Overview of Phase Zero Trials

Overview of Phase Zero Trials

  • Introduction to Phase Zero Trials

    • Emerged from concerns regarding the high failure rates and rising costs of drug development.
    • Initial drug success rates declined from 14% (1985) to 8% (2000).
    • Simultaneous cost increases: drug development costs rose by 55% during this period.
  • Regulatory Response

    • In 2006, the FDA proposed new guidelines leading to Phase Zero trials.
    • Officially referred to as exploratory IND studies.

Objectives of Phase Zero Trials

  • Early Failure Identification

    • Emphasis on failing early in the drug development process to minimize financial and time investments.
    • Goal: Provide a "go or no-go" decision early in the process.
  • Dosage and Design

    • Utilizes very low doses (about 1/100th of the therapeutic dose).
    • Conducted on very few patients with no therapeutic intent.
    • Focus: Assess drug interaction with target, metabolism, and stability in vivo without inducing toxicity.
  • Outcome Measurements

    • Gathering information on pharmacokinetics (how the drug is processed in the body) and pharmacodynamics (how the drug affects the body).
    • Allows multiple drug candidates to be compared and ranked.

Advantages of Phase Zero Trials

  • Resource Efficiency

    • Less resource and time-intensive than traditional trial methods.
    • Quick transition to Phase One studies if sufficient data is gathered.
  • Optimal Candidate Selection

    • Ability to progress with several candidates in parallel, reducing the risk of restarting the development phase upon failure of a single candidate.
  • Minimal Risk of Toxicity

    • Low doses and limited patient numbers reduce the risk of adverse effects.

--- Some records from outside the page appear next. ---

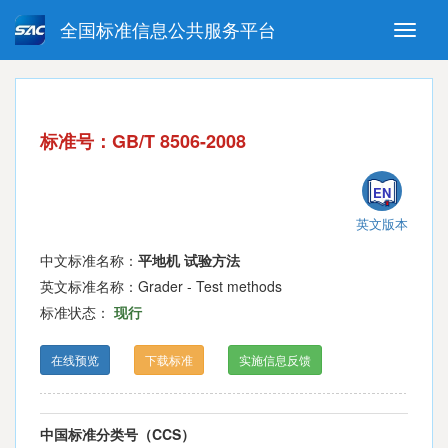
全国标准信息公共服务平台
Toggle
naviga
强制性国家标准
推荐性国家标准
国家标准外文版
指导性技术文件
标准号：GB/T 8506-2008
(National standards in foreign
language version)
EN
英文版本
中文标准名称：
平地机 试验方法
英文标准名称：Grader - Test methods
标准状态：
现行
在线预览
下载标准
实施信息反馈
中国标准分类号（CCS）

Ethical Considerations of Phase Zero Trials

  • Informed Consent

    • Physicians must communicate clearly that no therapeutic efficacy is expected due to low doses.
    • Patients need awareness that participating may disqualify them from future clinical trials aimed at therapeutic interventions.
  • Transition Assurance

    • Ensuring that patients are seamlessly transitioned to subsequent clinical trials that hold potential therapeutic benefits.

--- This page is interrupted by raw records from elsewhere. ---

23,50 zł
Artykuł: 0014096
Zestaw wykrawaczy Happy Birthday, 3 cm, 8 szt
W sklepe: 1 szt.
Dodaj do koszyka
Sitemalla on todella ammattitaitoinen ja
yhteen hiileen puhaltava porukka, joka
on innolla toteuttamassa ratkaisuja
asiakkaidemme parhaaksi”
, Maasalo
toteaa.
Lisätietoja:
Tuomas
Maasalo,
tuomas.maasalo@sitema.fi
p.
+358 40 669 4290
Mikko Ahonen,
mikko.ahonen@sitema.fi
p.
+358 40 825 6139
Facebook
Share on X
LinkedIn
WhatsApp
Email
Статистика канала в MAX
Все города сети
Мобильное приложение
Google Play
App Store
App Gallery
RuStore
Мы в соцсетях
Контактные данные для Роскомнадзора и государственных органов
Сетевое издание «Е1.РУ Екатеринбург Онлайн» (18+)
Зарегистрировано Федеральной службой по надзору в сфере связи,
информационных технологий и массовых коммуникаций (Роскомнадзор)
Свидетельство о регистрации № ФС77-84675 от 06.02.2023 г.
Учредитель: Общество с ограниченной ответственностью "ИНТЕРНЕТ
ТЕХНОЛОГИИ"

Example of a Phase One Trial

  • Case Study: PARP Inhibitors and BRCA Mutations

    • Focused on patients with hereditary breast cancer, specifically mutations in BRCA1 and BRCA2.
    • PARP inhibitors (e.g., olaparib) were effective for patients with these mutations.
    • PARP inhibitors received FDA approval for ovarian cancer in 2014 and for BRCA-mutated breast cancer subsequently.
  • Trial Design

    • Started dosing at 10 mg/day, escalating to 1200 mg/day.
    • Measurements included maximum tolerated dose and biochemical endpoints for PARP inhibition.
  • Patient Selection

    • Included patients with both BRCA mutations and wild-type tumors to determine efficacy across genetic backgrounds.

Data from the PARP Inhibitor Trial

  • Biochemical Assays

    • Assessed levels of poly ADP ribose, a product of PARP activity.
    • Samples from white blood cells indicated effective PARP inhibition across various doses (40 mg, 200 mg, 400 mg).
    • Example: Patient 8 showed robust poly ADP ribose levels pre-treatment which significantly dropped post-treatment.
  • Clinical Efficacy Observations

    • Anecdotal evidence: tumor size reduction observed in patients (e.g., Patient 20’s tumor reduced from 53 mm to 18 mm).
    • Noted potential limitations in interpreting these results due to small sample sizes and the nature of phase one designs.
  • Primary vs Secondary Endpoints

    • Efficacy considered a secondary endpoint; primary focus on determining appropriate dosing and scheduling based on pharmacokinetics.